Seaspan Corporation announced its financial results for the three and six months ended June 30, 2012.
Normalized net earnings and normalized earnings per share are non-GAAP measures that are adjusted for items such as interest expense, change in fair value of financial instruments, interest expense at the hedged rate, organizational development costs, losses (gains) on vessels and certain other items that Seaspan believes are not representative of its operating performance.
Normalized earnings per share, converted, reflects normalized earnings per share on a pro-forma basis on the assumption that Seaspan's outstanding Series A preferred shares are converted at $15.00 per share.
Adjusted EBITDA is a non-GAAP measure that represents net earnings before interest expense and other debt-related expenses, interest income, income tax expense, depreciation and amortization expense, bareboat charter adjustment, organizational development costs, losses (gains) on vessels, change in fair value of financial instruments, and certain other items that Seaspan believes are not representative of its operating performance.
Revenues increased by 24.4% and 25.0%, respectively, for the three and six months ended June 30, 2012 over the prior year's comparable periods. This is due to an increase in operating days of 8.4% and 9.2% for the three and six months ended June 30, 2012, respectively, over the prior year's comparable periods and higher time-charter rates attributed to the delivery of Seaspan's larger newbuild vessels.
Gerry Wang, Chief Executive Officer, Co-Chairman, and Co-Founder of Seaspan, commented, "During the second quarter, Seaspan's business continued to perform as expected. We achieved high utilization and posted strong results in revenue, normalized net earnings, and cash available for distribution. During the quarter, we grew our fleet by taking delivery of the last two of a series of eight 13,100 TEU vessels on 12-year time charters with COSCON and continued to extend and re-charter vessels and expand our customer portfolio."
Mr. Wang added, "We remain well positioned to capitalize on our strong capital structure and liquidity position to grow our business. We intend to maintain a disciplined approach to growth, as we seek to provide liner companies with fuel efficient, state-of-the-art vessels using our SAVER vessel design."
Seaspan accepted delivery of 10 vessels during the year ended December 31, 2011. Seaspan began 2012 with 65 vessels in operation and during the six months ended June 30, 2012, accepted delivery of four vessels, bringing its fleet to a total of 69 vessels in operation as of June 30, 2012. Revenue is determined primarily by the number of operating days, and ship operating expenses is determined primarily by the number of ownership days.

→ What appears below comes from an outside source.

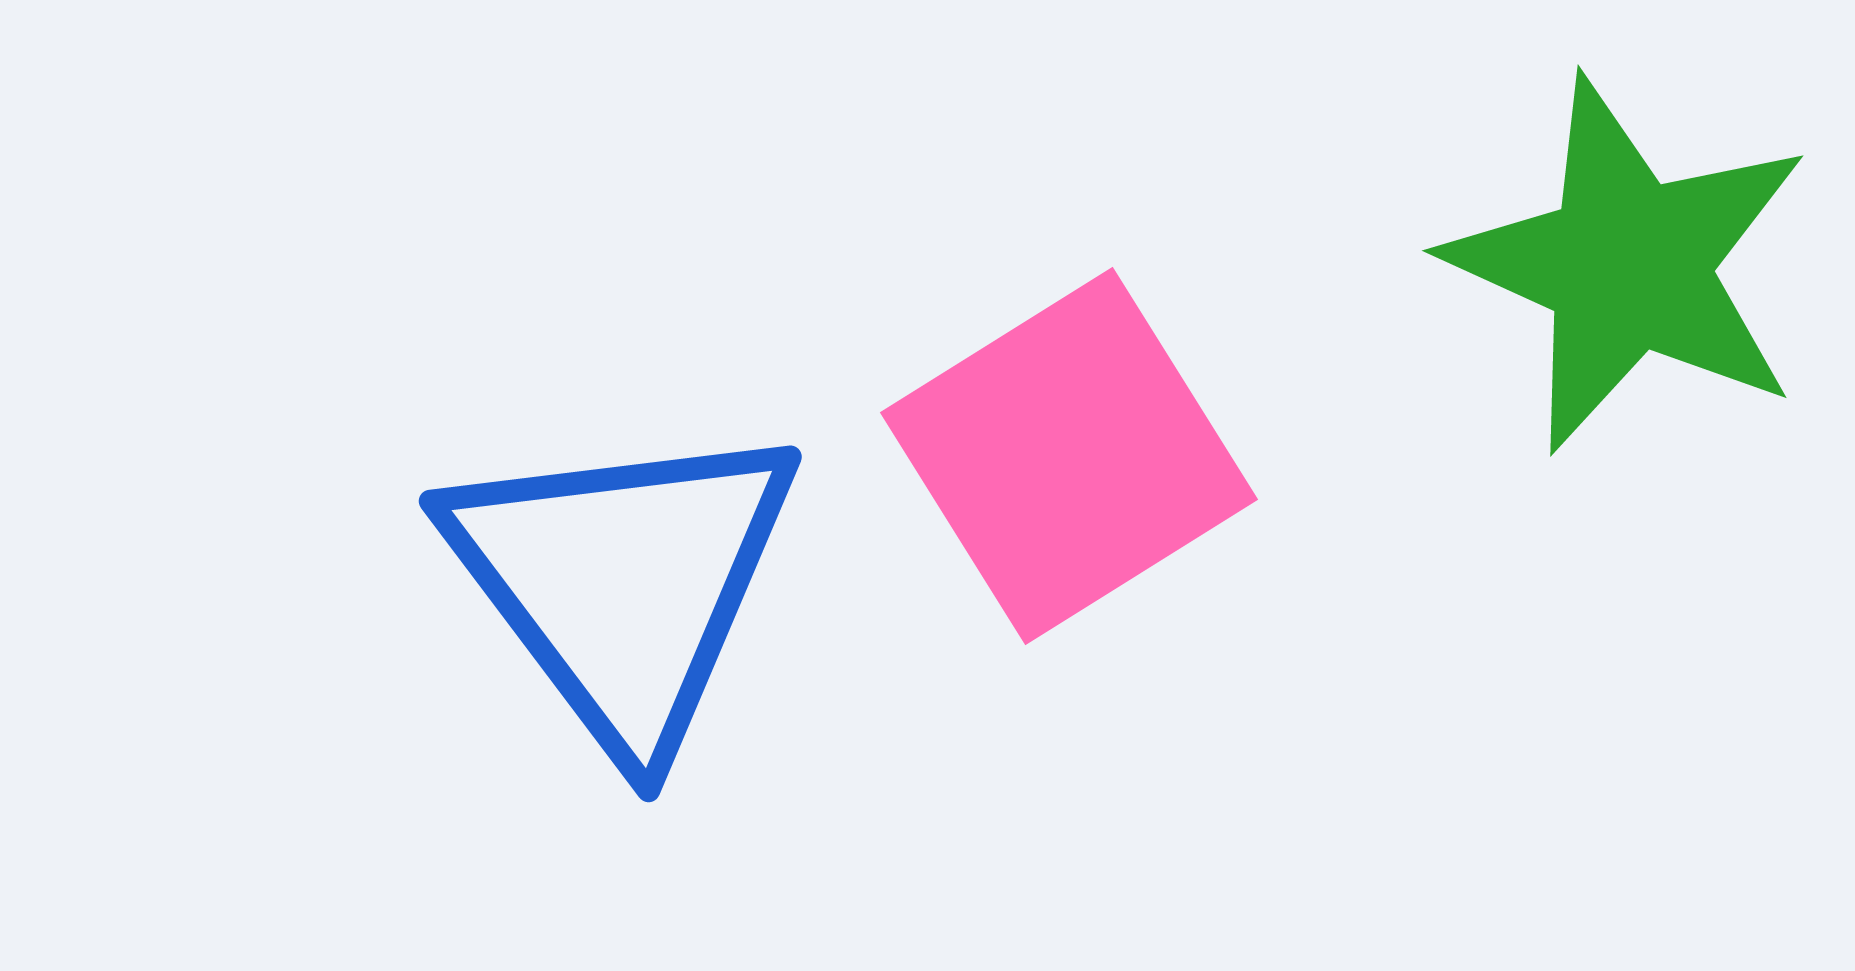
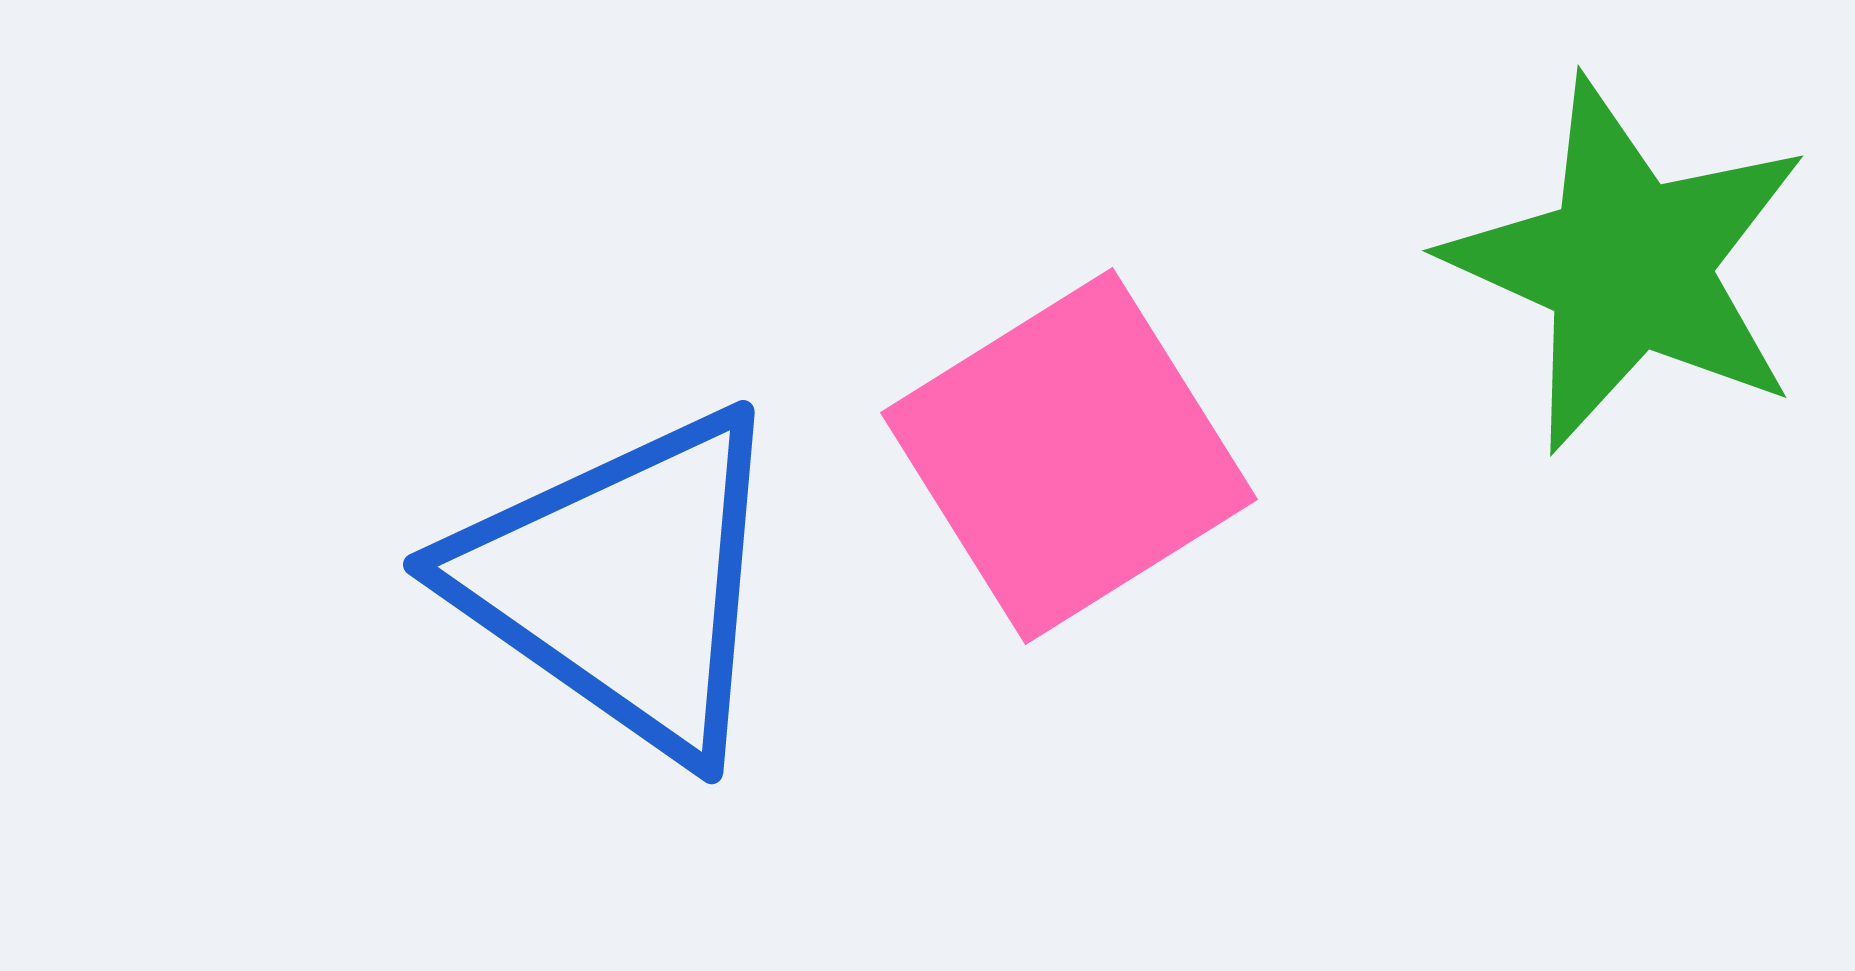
blue triangle: rotated 18 degrees counterclockwise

Meanwhile, the holders of Seaspan's outstanding Series A Preferred shares elected Mr. Harald Ludwig to Seaspan's board of directors on August 1, 2012. Pursuant to Seaspan's articles of incorporation, the holders of Series A Preferred shares have the right to elect up to two members of the board. George Juetten was elected by the holders of Series A Preferred shares in 2009.
Mr. Harald Ludwig is an experienced businessman and board director. Mr. Ludwig is the Co-Founder, President and Chief Executive Officer at Macluan Capital Corporation, a private equity investment firm and serves on the board of directors of a number of publicly listed companies.